## TASK
The response should contain only those lines of the entries below that include the string "Best".

## SUPPLIED DATA

▬▬▬▬▬▬

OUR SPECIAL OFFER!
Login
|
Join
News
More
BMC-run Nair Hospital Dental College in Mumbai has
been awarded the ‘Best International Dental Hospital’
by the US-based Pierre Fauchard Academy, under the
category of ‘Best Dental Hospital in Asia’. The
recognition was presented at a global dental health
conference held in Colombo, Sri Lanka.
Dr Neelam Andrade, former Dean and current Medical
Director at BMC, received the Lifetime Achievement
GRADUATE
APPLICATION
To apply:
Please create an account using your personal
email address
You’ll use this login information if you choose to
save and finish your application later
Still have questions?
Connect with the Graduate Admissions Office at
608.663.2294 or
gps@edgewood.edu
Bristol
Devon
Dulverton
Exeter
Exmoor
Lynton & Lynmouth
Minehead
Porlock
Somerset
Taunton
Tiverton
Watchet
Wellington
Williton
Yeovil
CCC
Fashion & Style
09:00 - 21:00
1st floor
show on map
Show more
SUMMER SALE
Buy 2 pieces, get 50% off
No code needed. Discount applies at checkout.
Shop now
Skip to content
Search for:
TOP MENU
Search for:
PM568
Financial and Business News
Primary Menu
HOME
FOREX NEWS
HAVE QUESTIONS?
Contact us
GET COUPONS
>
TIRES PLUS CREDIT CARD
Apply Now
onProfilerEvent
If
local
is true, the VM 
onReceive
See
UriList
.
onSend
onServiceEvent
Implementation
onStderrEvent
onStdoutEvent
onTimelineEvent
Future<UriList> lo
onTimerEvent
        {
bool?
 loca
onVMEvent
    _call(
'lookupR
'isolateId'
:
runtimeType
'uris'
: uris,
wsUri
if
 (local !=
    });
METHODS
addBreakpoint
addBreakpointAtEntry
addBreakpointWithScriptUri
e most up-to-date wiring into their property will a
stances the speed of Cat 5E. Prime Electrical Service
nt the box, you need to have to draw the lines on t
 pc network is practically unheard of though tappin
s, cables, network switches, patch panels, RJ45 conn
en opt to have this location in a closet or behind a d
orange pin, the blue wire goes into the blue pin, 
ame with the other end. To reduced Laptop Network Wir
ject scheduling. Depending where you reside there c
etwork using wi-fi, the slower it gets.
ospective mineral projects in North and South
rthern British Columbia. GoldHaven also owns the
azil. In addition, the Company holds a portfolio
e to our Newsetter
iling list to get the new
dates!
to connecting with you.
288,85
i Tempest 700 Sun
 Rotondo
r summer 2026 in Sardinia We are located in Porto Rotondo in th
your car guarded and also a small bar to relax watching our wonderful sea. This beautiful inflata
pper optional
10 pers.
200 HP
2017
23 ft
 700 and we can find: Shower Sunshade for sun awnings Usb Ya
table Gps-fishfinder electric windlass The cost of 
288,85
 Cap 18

▬▬▬▬▬▬

## OUTPUT BELOW
been awarded the ‘Best International Dental Hospital’
category of ‘Best Dental Hospital in Asia’. The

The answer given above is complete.